Fidel Castro died in 2016 at 90. His successor dictator, his brother Raúl, is 92. Unfortunately, the Castro dictatorship bids to outlive the Castros. The Castro brothers installed castrismo, says Jiménez Enoa, and “castrismo is like a machine that has a life of its own at this point.”
Democrats and dissidents are divided on the matter of U.S. policy toward Cuba. Jiménez Enoa is one who thinks that sanctions hurt the general population while leaving the ruling class untouched. “The people in power still have food and electricity. They live life normally.” In principle, Jiménez Enoa is against outside interference in Cuban affairs. At the same time, he favors support of civil-society groups.
Before we part, I say, “Cubans are brave — very brave. Don’t you agree?” He does. He has encountered people who think the opposite, however. He recently talked with a man from Catalonia who said, “You Cubans are not brave, because you have let this dictatorship rule you for all this time, and you have not taken it down.”

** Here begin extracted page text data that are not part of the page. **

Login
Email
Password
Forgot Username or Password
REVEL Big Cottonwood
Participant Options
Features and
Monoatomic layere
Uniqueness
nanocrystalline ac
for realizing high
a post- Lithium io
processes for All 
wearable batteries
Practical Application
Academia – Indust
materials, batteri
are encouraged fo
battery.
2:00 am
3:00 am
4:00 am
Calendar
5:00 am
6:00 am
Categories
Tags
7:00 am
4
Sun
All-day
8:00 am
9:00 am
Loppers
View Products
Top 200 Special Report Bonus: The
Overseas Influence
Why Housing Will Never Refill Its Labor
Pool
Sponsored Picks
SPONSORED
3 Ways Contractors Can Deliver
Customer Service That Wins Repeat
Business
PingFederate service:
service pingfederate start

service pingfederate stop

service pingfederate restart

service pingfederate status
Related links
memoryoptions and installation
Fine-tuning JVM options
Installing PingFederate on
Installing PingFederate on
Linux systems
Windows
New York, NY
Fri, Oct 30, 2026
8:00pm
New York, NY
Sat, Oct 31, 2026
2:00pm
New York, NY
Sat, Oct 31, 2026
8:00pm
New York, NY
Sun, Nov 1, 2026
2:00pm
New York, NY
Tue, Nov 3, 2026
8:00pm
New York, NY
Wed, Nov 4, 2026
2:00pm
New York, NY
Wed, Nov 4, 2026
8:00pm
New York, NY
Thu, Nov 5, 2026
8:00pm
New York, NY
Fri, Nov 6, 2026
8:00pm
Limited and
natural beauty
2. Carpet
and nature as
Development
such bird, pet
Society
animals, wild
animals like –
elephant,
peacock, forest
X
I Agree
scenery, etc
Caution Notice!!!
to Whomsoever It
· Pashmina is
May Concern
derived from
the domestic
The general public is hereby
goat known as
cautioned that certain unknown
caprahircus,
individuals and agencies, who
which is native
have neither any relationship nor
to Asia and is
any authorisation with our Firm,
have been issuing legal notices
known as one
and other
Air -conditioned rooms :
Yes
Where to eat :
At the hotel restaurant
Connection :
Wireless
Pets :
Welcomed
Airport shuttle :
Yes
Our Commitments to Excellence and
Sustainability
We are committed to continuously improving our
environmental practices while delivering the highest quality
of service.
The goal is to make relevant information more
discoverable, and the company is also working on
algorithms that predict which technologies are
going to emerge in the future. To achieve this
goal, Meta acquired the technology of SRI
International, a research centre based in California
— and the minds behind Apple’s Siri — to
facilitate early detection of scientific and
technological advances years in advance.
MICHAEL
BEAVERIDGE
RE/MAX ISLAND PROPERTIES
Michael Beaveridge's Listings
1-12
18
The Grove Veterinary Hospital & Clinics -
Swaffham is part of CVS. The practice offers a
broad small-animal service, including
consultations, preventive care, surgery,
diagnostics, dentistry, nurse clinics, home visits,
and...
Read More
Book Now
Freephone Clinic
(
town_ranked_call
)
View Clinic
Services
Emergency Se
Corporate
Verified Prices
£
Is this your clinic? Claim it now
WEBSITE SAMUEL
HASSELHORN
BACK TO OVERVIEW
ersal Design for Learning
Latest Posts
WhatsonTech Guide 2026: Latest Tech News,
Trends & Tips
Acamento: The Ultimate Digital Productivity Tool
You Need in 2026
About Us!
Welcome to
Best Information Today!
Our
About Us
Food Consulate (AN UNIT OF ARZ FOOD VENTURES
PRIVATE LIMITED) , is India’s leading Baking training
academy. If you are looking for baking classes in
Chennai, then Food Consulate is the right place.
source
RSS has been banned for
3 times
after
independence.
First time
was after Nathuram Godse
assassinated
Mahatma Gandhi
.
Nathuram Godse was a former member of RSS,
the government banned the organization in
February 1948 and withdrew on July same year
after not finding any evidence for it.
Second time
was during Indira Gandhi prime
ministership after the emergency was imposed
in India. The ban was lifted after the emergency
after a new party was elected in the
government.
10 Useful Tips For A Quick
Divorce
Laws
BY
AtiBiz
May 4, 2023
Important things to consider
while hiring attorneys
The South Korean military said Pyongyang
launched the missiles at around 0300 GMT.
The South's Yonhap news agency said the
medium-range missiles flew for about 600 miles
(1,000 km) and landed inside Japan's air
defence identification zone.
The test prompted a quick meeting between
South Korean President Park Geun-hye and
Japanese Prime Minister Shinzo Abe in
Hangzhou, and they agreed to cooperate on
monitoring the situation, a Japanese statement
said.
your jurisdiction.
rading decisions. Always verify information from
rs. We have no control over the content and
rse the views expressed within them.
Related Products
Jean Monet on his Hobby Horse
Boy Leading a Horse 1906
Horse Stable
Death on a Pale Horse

Yes, answers Jiménez Enoa. But people have to realize that totalitarianism in Cuba is overwhelming. “They don’t even need to kill a person to take the whole country hostage. They do it through fear. They take away people’s livelihoods. They monitor you, every second. They harass you.” They’ve got the country by the throat.
The Cuban people are indeed brave, says Jiménez Enoa, “because they continue to fight even though sometimes they don’t have water to take a shower.”
Like virtually every Cuban I have ever met, Jiménez Enoa is disgusted by the world’s illusions about his country. It’s a democracy, the illusioned say, with a good and humane government, which has built education, which provides excellent health care, which has gotten rid of racism, etc. This is all nonsense, as Jiménez Enoa says, a pack of lies. “It’s a dictatorship, and the only thing it has done in the last six decades is undermine the spirit of the people.”
It is inspiring to sit with Abraham Jiménez Enoa, a courageous writer, a splendid soul.